[Pixel coordinate grounding data]

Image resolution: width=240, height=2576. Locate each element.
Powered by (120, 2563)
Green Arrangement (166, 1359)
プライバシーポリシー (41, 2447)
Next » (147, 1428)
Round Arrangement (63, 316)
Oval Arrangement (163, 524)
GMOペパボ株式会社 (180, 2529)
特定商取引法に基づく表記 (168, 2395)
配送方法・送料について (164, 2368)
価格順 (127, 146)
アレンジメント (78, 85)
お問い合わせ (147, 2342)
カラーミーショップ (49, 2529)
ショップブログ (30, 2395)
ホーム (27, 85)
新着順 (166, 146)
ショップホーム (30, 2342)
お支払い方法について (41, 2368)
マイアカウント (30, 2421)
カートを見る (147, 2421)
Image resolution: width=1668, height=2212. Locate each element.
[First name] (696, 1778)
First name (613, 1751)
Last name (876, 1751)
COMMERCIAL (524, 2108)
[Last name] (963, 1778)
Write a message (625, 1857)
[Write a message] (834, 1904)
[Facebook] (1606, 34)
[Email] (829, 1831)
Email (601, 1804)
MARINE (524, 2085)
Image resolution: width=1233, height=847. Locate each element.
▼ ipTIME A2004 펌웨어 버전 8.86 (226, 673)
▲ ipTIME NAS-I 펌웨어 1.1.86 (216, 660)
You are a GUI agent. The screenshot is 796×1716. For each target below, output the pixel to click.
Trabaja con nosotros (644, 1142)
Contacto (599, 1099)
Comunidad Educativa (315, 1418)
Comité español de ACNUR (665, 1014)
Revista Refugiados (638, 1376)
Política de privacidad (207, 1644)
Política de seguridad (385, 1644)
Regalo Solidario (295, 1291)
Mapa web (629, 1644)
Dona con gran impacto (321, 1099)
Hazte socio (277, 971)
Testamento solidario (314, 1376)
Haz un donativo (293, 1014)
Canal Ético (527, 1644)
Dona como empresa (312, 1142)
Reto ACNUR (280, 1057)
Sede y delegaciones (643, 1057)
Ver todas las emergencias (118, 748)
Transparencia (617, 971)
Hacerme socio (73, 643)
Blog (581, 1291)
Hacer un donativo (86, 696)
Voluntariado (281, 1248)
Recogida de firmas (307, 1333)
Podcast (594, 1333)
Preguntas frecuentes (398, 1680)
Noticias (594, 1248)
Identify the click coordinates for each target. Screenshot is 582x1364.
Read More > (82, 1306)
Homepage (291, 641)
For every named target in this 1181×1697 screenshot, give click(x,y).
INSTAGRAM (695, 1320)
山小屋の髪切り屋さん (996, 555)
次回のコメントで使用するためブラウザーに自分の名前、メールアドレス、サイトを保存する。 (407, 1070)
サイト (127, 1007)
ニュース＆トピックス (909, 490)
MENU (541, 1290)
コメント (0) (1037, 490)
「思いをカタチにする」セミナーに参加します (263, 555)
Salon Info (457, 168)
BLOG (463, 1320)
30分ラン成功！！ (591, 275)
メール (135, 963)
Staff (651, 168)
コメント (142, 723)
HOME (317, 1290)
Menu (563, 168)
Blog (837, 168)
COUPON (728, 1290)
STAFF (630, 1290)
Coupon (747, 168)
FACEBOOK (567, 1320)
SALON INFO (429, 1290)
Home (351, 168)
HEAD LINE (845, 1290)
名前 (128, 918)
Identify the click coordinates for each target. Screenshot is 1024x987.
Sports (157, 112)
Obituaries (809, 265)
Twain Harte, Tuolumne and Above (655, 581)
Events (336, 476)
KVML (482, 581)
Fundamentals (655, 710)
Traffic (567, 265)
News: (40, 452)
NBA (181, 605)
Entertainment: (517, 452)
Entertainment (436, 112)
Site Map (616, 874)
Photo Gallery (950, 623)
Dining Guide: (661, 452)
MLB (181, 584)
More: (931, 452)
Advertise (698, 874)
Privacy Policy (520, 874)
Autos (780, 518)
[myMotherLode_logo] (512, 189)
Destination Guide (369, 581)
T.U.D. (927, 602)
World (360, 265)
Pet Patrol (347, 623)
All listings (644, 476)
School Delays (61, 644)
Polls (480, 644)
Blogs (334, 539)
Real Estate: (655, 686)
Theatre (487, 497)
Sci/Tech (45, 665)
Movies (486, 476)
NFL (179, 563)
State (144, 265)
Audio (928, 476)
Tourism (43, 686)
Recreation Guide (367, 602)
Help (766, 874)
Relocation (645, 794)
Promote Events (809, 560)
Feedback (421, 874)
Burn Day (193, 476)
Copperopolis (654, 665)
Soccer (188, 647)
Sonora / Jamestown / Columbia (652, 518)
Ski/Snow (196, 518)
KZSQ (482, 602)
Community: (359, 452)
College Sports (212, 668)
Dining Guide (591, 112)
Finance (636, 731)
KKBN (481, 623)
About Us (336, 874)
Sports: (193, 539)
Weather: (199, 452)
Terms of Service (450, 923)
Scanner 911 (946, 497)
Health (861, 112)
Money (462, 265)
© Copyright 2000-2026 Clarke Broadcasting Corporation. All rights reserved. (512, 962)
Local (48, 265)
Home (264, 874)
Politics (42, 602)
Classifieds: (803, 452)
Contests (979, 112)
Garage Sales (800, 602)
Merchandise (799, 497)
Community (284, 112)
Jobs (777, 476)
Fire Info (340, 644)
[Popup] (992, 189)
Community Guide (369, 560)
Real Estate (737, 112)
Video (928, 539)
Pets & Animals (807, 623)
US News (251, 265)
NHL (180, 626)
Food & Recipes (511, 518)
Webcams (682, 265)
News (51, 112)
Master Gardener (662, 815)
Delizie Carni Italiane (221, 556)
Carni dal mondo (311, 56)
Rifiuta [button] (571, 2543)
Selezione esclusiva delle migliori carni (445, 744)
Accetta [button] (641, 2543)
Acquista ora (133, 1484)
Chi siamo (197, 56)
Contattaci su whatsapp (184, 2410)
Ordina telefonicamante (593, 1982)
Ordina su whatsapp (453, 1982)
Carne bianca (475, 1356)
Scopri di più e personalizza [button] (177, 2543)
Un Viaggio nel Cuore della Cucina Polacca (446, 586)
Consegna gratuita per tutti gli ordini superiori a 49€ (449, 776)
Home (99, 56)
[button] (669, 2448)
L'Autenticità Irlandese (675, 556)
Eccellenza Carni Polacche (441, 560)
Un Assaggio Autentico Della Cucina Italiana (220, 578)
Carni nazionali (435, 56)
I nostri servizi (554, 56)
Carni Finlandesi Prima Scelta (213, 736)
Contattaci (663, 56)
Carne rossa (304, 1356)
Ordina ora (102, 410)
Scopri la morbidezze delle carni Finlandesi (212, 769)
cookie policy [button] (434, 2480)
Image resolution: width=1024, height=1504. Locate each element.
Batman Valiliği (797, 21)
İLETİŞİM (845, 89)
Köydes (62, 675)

WHAT TO PRODUCE:
Your reply should hold every line from the data that contains "coordinates", copied in full.

RESULT FOR THIS TASK:
Identify the click coordinates for each target. Screenshot is 582x1364.
Identify the click coordinates for each target. Screenshot is 1024x987.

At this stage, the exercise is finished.